The onset of ODS is typically delayed for up to 6 days after a precipitous elevation of serum sodium concentration.² The clinical presentation evolves rapidly and includes dysarthria, dysphagia, paraparesis or quadriparesis, behavioral disturbances, lethargy, confusion, disorientation, obtundation, and coma. A severely affected patient may experience “locked-in” syndrome.

Imaging results obtained during the first week after injury can be normal.

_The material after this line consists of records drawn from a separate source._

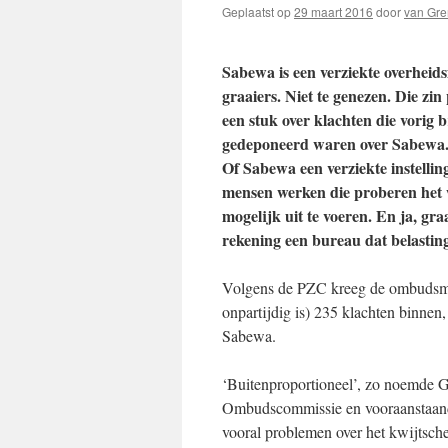
Geplaatst op
29 maart 2016
door
van Gr
Sabewa is een verziekte overheids
graaiers. Niet te genezen. Die zi
een stuk over klachten die vori
gedeponeerd waren over Sabewa
Of Sabewa een verziekte instelling
mensen werken die proberen het 
mogelijk uit te voeren. En ja, gr
rekening een bureau dat belasting
Volgens de PZC kreeg de ombudsman
onpartijdig is) 235 klachten binnen
Sabewa.
‘Buitenproportioneel’, zo noemde G
Ombudscommissie en vooraanstaand
vooral problemen over het kwijtsch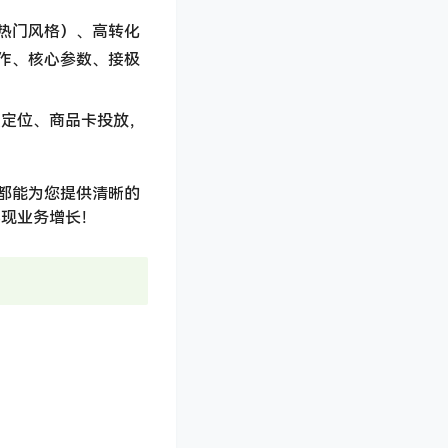
大热门风格）、高转化
作、核心参数、接极
众定位、商品卡投放，
都能为您提供清晰的
实现业务增长！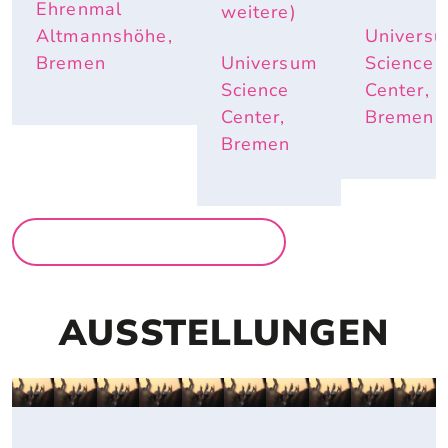
ND E
Ehrenmal
weitere)
LEFANTE
Altmannshöhe,
Univers
NOHREN
 IM S
Bremen
Universum
Science
OMMER N
Science
Center,
ÜTZLICH
Center,
Bremen
 SIND
Bremen
MEHR FÜR FAMILIEN
AUSSTELLUNGEN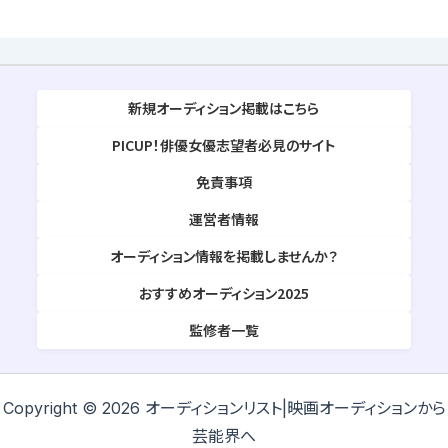
新規オーディション掲載はこちら
PICUP！俳優女優志望者必見のサイト
免責事項
運営者情報
オーディション情報を掲載しませんか？
おすすめオーディション2025
監修者一覧
Copyright © 2026 オーディションリスト|映画オーディションから
芸能界へ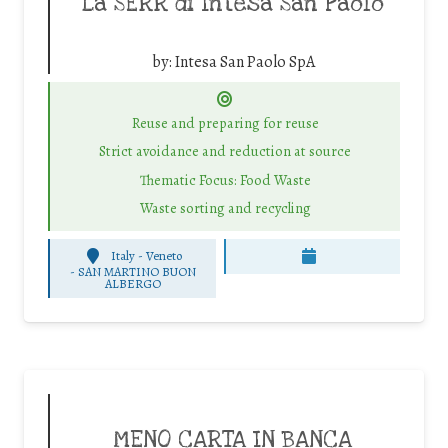
La SERR di Intesa San Paolo
by:
Intesa San Paolo SpA
Reuse and preparing for reuse
Strict avoidance and reduction at source
Thematic Focus: Food Waste
Waste sorting and recycling
Italy - Veneto
-
SAN MARTINO BUON
ALBERGO
MENO CARTA IN BANCA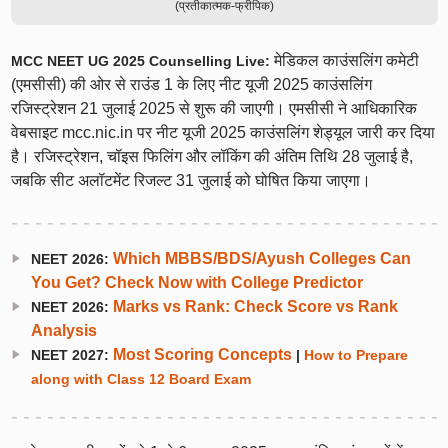
(प्रतीकात्मक-फ्रीपिक)
मेडिकल काउंसलिंग कमेटी
MCC NEET UG 2025 Counselling Live:
(एमसीसी) की ओर से राउंड 1 के लिए नीट यूजी 2025 काउंसलिंग
रजिस्ट्रेशन 21 जुलाई 2025 से शुरू की जाएगी। एमसीसी ने आधिकारिक
वेबसाइट mcc.nic.in पर नीट यूजी 2025 काउंसलिंग शेड्यूल जारी कर दिया
है। रजिस्ट्रेशन, चॉइस फिलिंग और लॉकिंग की अंतिम तिथि 28 जुलाई है,
जबकि सीट अलॉटमेंट रिजल्ट 31 जुलाई को घोषित किया जाएगा।
Which MBBS/BDS/Ayush Colleges Can
NEET 2026:
You Get? Check Now with College Predictor
Marks vs Rank: Check Score vs Rank
NEET 2026:
Analysis
Most Scoring Concepts
NEET 2027:
|
How to Prepare
along with Class 12 Board Exam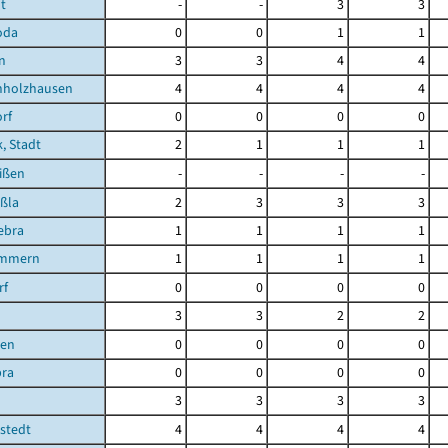
t
-
-
3
3
oda
0
0
1
1
n
3
3
4
4
holzhausen
4
4
4
4
rf
0
0
0
0
, Stadt
2
1
1
1
ißen
-
-
-
-
ßla
2
3
3
3
ebra
1
1
1
1
immern
1
1
1
1
rf
0
0
0
0
3
3
2
2
ßen
0
0
0
0
bra
0
0
0
0
3
3
3
3
stedt
4
4
4
4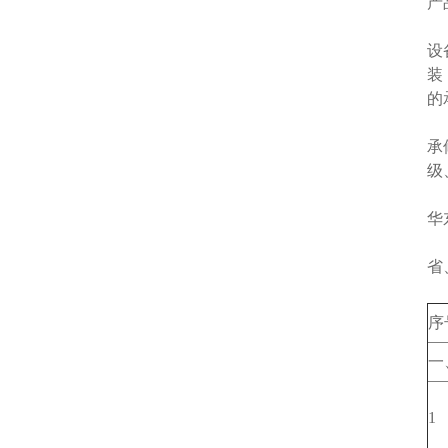
产
电
设
装
的
上
承
级
上
华
华
省
序
一
1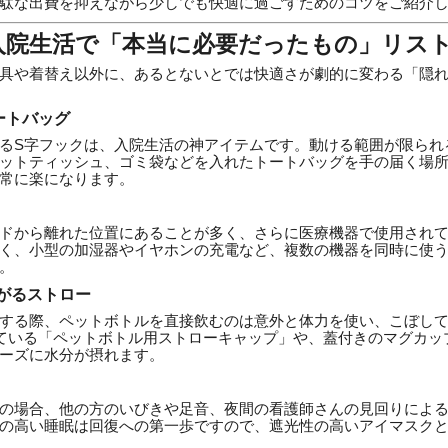
駄な出費を抑えながら少しでも快適に過ごすためのコツをご紹介
！入院生活で「本当に必要だったもの」リス
具や着替え以外に、あるとないとでは快適さが劇的に変わる「隠
ートバッグ
るS字フックは、入院生活の神アイテムです。動ける範囲が限られ
ットティッシュ、ゴミ袋などを入れたトートバッグを手の届く場
常に楽になります。
ドから離れた位置にあることが多く、さらに医療機器で使用され
く、小型の加湿器やイヤホンの充電など、複数の機器を同時に使う
。
がるストロー
する際、ペットボトルを直接飲むのは意外と体力を使い、こぼし
っている「ペットボトル用ストローキャップ」や、蓋付きのマグカッ
ーズに水分が摂れます。
の場合、他の方のいびきや足音、夜間の看護師さんの見回りによ
の高い睡眠は回復への第一歩ですので、遮光性の高いアイマスク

Thus, an initially negative radiologic study in a patient with the classic ODS neurologic symptoms after overly rapid correction of hyponatremia does not exclude ODS.⁴ The typical finding on MRI study-of central pontine myelinolysis-is a hyperintense lesion in T2-weighted images of the central pons, with sparing of the corticospinal tract and the periphery of the pons that results in a characteristic “batwing” or trident configuration.

ODS is associated with a poor prognosis and prevention is of primary importance. Goals for correction of severe hyponatremia of 2 or more day’s duration are based on daily, rather than hourly, rates of correction. The rate of serum sodium correction should be less than 10 mEq/L in the first 24 hours and less than 18 mEq/L in the first 48 hours to prevent ODS.

There is no proven treatment for ODS. Aggressive supportive therapy, which is the mainstay, should be provided to all patients who were functional before the onset of symptoms. Aspiration pneumonia and respiratory failure can develop in severe ODS; those affected need ventilatory support.

Recovery from seemingly hopeless neurologic deficits is possible.⁵ Supportive therapy, therefore, should be continued for at least 6 to 8 weeks before sequelae are deemed irreversible.⁵

Teaching Points
• ODS is associated with a poor prognosis, thus, prevention is of primary importance.
• The rate of serum sodium correction should be less than 10 mEq/L in the first 24 hours and less than 18 mEq/L in the first 48 hours to prevent ODS.
• In select groups of patients, especially alcoholics, where the susceptibility to osmotic demyelination is increased, the rate of serum sodium correction should be cautiously monitored.
 

References:

References
1. Verbalis JG, Goldsmith SR, Greenberg A, et al. Hyponatremia treatment guidelines 2007: expert panel recommendations. Am J Med. 2007;120(suppl 1):S1.
2. Sterns RH, Cappuccio JD, Silver SM, Cohen EP. Neurologic sequelae after treatment of severe hyponatremia: a multicenter perspective. J Am Soc Nephrol. 1994;4:1522-1530.
3. Sterns RH, Hix JK, Silver S. Treatment of hyponatremia. Curr Opin Nephrol Hypertens. 2010;19:493-498.
4. Karp BI, Laureno R. Pontine and extrapontine myelinolysis: a neurologic disorder following rapid correction of hyponatremia. Medicine (Baltimore). 1993;72:359-373.
5. Menger H, Jörg J. Outcome of central pontine and extrapontine myelinolysis. J Neurol. 1999;246:700-705.